Agencies that participate in the SBIR and STTR programs vary in their plans to implement the new fraud, waste, and abuse requirements; however, none of the agencies anticipate challenges in doing so. Each of the participating agencies already had in place some tools to address or partially address the new fraud, waste, and abuse requirements in the revised policy directives before SBA issued them. According to our analysis of the requirements and the tools agencies had in place, each of the agencies needs to modify some existing tools and implement additional tools to meet all of the requirements in the revised policy directives. The act and revised directives do not establish time frames by which agencies must implement the new requirements. At the time of our review, most agencies were in the process of determining their planned time frames for implementing the new requirements. Program managers at each of the agencies that participate in one or both of the programs told us that they do not anticipate significant challenges to implementing most of the new fraud, waste, and abuse requirements.
Why GAO Did This Report
For 30 years, federal agencies have made awards to small businesses for technology research and development through the Small Business Innovation Research (SBIR) program and, more recently, through the Small Business Technology Transfer (STTR) program. Over the past 6 years, agencies have obligated about $2.4 billion annually for these two programs. Federal agencies with a budget of more than $100 million for extramural research or research and development--which is conducted by nonfederal employees outside of federal facilities--must establish and operate an SBIR program. Eleven federal agencies currently participate in the SBIR program: the departments of Agriculture, Commerce, Defense (DOD), Education, Energy, Health and Human Services, Homeland Security, and Transportation; the Environmental Protection Agency (EPA); the National Aeronautics and Space Administration (NASA); and the National Science Foundation. Federal agencies with a budget of more than $1 billion for extramural research or research and development must establish and operate an STTR program, in addition to their SBIR program. Five of the 11 federal agencies that participate in the SBIR program also participate in the STTR program: DOD, the departments of Energy and of Health and Human Services, NASA, and the National Science Foundation.

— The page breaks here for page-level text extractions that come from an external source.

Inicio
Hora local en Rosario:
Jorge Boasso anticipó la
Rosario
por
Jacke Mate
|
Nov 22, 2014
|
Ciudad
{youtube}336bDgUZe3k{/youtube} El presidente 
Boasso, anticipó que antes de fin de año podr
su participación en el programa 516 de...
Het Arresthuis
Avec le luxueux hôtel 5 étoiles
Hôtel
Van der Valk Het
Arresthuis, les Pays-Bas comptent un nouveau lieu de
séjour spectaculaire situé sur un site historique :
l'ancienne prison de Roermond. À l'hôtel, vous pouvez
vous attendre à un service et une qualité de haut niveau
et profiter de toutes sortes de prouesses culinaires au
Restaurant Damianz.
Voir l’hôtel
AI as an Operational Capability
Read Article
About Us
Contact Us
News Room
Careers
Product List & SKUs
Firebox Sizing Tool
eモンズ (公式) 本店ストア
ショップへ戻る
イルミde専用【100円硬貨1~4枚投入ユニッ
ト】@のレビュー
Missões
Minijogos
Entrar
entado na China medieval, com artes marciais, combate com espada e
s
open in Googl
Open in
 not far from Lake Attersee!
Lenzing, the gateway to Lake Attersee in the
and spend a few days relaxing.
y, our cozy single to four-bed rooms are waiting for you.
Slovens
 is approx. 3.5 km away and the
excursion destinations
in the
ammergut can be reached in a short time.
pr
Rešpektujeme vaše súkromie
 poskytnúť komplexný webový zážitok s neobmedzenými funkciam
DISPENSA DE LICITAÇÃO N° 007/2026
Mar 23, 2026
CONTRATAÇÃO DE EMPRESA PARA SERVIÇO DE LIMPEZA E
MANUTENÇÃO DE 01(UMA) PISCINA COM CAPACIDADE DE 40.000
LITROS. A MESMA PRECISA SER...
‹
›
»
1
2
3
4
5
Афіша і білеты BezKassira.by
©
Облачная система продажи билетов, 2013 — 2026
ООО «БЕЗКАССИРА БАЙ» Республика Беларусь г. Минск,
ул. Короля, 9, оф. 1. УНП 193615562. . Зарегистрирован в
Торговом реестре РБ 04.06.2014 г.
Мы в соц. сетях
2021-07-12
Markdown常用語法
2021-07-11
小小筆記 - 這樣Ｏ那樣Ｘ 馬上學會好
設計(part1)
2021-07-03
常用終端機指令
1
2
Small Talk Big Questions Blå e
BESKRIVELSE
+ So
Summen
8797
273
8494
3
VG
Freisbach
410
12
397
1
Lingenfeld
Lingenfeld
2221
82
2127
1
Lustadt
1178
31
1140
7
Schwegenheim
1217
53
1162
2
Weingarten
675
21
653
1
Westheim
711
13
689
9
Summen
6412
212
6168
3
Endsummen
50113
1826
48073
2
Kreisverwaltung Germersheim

Each participating agency must manage its SBIR and STTR programs in accordance with program laws, regulations, and policy directives issued by the Small Business Administration (SBA), whose Office of Technology oversees and coordinates agency efforts for the programs by setting overarching policy and issuing policy directives, collecting program data, reviewing agency progress, and reporting annually to Congress, among other responsibilities. Each participating agency has considerable flexibility to design and manage the specifics of these programs, such as determining research topics, selecting award recipients, and administering funding agreements.
The National Defense Authorization Act for Fiscal Year 2012 (the act), enacted on December 31, 2011, reauthorized the SBIR and STTR programs through September 30, 2017. Among other things, the act required SBA to make certain changes by March 30, 2012, to its SBIR and STTR policy directives to prevent fraud, waste, and abuse. The act did not specify time frames for agencies to implement the revised policy directives. According to the SBIR and STTR policy directives, potential fraud, waste, and abuse in the programs include, among others, misrepresentation of the use of funds expended under an award, misuse of award funds, falsification in reporting results from an award, or extravagant or needless spending of an award.
In addition to reauthorizing the programs, the act directed GAO to establish a baseline of changes made to the SBIR and STTR programs to fight fraud, waste, and abuse by December 31, 2012, and identified additional areas for future evaluation. In this context, this report summarizes (1) the status of the revised SBIR and STTR policy directives; information regarding fraud, waste, and abuse included in the revised directives; and steps taken to revise the directives and (2) participating agencies' plans for implementing the new fraud, waste, and abuse requirements in the revised policy directives, including whether participating agencies anticipate challenges to implementing the changes.